Post Meeting Report Platts Nuclear Energy – February 17-19 Held in Bethesda, Maryland
I was fortunate enough to attend a sampling of sessions at the Platts Nuclear Energy 2010 meeting held in Bethesda, Maryland from February 17-19. Due to other commitments, I missed the first day, but I did make it to a series of insightful talks by key participants in the resurgent nuclear energy plant construction industry. It is an advantage to be just a Metro ride away from a lot of key conference locations in Washington.

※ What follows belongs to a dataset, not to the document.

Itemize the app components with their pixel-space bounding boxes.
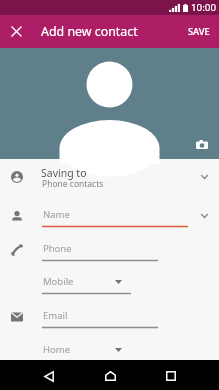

Aside: Since there are 104 nuclear plants operating in the United States today (1.7 times as many as in France, the next closest competitor), producing between $40-80 BILLION worth of electricity, I have recently decided to stop talking about a Nuclear Renaissance. We never really entered anything like the Dark Ages, even though we are a bit rusty when it comes to building new plants and major components. End Aside.
February 18, 2010
Mike Wallace, Chairman Unistar Nuclear Energy, gave an inspiring talk that focused on all of the good things that have been put into place in the past few years to enable the nuclear construction industry to begin flourishing again. He told the audience to remember Tuesday, February 16, 2010 as an important date in the history of the nuclear industry. That was the day when President Obama made a speech announcing the awarding of conditional loan guarantees to the Southern Company and establishing a clear policy of support for new nuclear power plant construction. Mr. Wallace expressed appreciation to President Obama for “several really significant policy statements:”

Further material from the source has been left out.